• Task prompt:
From the first line to the last, please print the entries exactly, omitting pictures.

++++ Extracted records

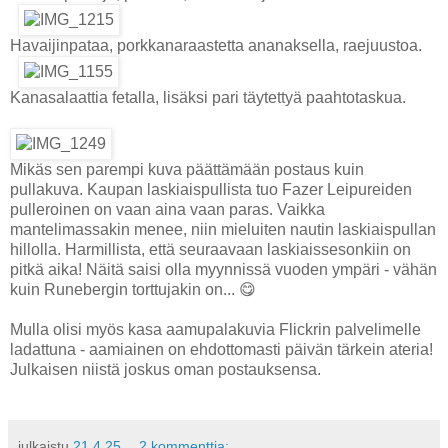
Havaijinpataa, porkkanaraastetta ananaksella, raejuustoa.
Kanasalaattia fetalla, lisäksi pari täytettyä paahtotaskua.
Mikäs sen parempi kuva päättämään postaus kuin
pullakuva. Kaupan laskiaispullista tuo Fazer Leipureiden
pulleroinen on vaan aina vaan paras. Vaikka
mantelimassakin menee, niin mieluiten nautin laskiaispullan
hillolla. Harmillista, että seuraavaan laskiaissesonkiin on
pitkä aika! Näitä saisi olla myynnissä vuoden ympäri - vähän
kuin Runebergin torttujakin on... 😋
Mulla olisi myös kasa aamupalakuvia Flickrin palvelimelle
ladattuna - aamiainen on ehdottomasti päivän tärkein ateria!
Julkaisen niistä joskus oman postauksensa.
julkaistu
21.4.25
2 kommenttia:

++++++++

• Solution to the problem:
Havaijinpataa, porkkanaraastetta ananaksella, raejuustoa.
Kanasalaattia fetalla, lisäksi pari täytettyä paahtotaskua.
Mikäs sen parempi kuva päättämään postaus kuin
pullakuva. Kaupan laskiaispullista tuo Fazer Leipureiden
pulleroinen on vaan aina vaan paras. Vaikka
mantelimassakin menee, niin mieluiten nautin laskiaispullan
hillolla. Harmillista, että seuraavaan laskiaissesonkiin on
pitkä aika! Näitä saisi olla myynnissä vuoden ympäri - vähän
kuin Runebergin torttujakin on... 😋
Mulla olisi myös kasa aamupalakuvia Flickrin palvelimelle
ladattuna - aamiainen on ehdottomasti päivän tärkein ateria!
Julkaisen niistä joskus oman postauksensa.
julkaistu
21.4.25
2 kommenttia:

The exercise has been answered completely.